■ DIRECTIONS ■
What lines in the records below contain the string "Grant"? Copy every one.

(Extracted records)
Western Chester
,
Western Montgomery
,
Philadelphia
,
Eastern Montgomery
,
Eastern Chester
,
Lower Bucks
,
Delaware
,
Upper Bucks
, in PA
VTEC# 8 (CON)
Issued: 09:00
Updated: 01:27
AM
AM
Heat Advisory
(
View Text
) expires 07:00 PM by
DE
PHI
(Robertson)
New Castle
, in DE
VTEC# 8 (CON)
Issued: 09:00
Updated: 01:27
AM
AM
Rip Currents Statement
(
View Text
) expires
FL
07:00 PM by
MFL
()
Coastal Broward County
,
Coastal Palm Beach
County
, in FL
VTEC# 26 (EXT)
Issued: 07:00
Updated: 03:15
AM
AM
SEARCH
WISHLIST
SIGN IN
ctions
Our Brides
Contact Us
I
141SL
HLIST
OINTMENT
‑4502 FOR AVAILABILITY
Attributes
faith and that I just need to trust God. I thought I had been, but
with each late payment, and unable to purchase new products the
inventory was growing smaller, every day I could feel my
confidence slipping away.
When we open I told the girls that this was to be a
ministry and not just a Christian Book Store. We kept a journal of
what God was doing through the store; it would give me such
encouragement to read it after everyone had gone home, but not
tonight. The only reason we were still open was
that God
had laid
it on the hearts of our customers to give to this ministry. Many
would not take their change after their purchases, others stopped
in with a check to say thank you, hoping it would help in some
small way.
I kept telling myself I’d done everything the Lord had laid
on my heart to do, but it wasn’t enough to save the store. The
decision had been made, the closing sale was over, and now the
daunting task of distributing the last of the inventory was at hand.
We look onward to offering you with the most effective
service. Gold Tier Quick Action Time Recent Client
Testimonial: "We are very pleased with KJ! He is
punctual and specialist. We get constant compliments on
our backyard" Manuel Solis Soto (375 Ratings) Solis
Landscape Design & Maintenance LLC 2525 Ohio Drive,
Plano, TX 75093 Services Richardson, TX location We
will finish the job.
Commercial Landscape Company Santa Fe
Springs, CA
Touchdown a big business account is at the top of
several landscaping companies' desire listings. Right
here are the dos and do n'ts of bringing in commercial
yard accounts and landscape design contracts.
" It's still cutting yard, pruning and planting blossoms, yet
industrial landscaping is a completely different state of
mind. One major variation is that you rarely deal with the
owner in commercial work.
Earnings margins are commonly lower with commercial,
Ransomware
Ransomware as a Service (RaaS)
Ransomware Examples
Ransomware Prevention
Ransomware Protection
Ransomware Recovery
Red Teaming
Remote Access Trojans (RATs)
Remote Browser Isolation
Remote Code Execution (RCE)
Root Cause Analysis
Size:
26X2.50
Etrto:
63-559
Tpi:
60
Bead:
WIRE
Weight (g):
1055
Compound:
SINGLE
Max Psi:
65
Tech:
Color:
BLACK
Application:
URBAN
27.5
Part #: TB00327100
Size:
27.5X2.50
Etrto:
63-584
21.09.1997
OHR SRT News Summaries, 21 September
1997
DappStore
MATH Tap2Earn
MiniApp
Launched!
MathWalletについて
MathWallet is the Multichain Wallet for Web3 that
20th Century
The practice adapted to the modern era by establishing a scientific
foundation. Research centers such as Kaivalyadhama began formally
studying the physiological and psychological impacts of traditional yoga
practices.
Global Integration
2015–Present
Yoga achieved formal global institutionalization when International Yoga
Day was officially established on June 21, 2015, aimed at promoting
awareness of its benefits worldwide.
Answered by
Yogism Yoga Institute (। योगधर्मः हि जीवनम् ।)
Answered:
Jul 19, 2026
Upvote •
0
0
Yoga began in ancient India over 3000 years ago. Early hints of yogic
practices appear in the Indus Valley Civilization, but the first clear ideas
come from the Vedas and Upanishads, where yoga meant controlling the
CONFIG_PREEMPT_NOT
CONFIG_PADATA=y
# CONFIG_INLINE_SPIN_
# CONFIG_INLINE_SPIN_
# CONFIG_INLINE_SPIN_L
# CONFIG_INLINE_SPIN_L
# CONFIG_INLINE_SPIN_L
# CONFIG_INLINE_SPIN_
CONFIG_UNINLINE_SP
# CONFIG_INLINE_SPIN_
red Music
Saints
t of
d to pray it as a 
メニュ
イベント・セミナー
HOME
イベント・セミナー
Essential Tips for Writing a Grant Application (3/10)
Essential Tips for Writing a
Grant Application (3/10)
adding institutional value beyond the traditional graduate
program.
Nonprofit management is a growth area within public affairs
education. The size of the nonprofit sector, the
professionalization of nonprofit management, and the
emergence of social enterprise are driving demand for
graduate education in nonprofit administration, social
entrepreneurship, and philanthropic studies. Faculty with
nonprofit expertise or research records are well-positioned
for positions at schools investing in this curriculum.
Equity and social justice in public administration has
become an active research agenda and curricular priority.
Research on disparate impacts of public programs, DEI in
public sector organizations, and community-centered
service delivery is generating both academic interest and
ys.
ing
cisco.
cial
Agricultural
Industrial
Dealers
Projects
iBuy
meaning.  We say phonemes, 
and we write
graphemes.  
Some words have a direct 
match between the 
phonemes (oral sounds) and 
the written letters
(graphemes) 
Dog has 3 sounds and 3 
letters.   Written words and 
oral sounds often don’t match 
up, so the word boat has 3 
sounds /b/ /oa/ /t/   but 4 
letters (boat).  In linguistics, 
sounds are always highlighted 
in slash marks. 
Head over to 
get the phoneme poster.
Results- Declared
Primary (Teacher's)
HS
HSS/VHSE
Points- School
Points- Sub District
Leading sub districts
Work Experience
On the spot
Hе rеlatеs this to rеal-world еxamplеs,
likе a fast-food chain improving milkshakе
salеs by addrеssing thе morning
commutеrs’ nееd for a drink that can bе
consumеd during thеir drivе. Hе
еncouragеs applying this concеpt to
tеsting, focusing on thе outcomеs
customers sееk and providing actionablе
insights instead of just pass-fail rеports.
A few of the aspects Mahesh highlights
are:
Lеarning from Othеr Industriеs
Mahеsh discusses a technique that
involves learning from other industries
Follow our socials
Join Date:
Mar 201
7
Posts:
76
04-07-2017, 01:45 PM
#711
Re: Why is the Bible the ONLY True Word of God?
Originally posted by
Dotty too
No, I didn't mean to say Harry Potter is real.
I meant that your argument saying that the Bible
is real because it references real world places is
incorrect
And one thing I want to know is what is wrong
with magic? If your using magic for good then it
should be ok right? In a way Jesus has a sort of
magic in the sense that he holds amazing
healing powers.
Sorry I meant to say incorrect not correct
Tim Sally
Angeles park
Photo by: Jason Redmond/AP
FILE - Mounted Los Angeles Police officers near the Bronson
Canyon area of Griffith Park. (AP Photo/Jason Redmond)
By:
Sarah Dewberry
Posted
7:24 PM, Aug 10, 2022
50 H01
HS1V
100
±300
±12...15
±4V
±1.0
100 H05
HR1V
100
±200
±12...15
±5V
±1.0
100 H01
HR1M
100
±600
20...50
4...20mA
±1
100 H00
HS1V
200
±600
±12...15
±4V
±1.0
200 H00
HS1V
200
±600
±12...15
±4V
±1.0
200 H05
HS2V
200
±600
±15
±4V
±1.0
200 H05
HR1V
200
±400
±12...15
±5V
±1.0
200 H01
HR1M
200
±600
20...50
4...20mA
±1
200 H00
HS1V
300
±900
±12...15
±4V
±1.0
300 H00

■ RESULT BELOW ■
Essential Tips for Writing a Grant Application (3/10)
Grant Application (3/10)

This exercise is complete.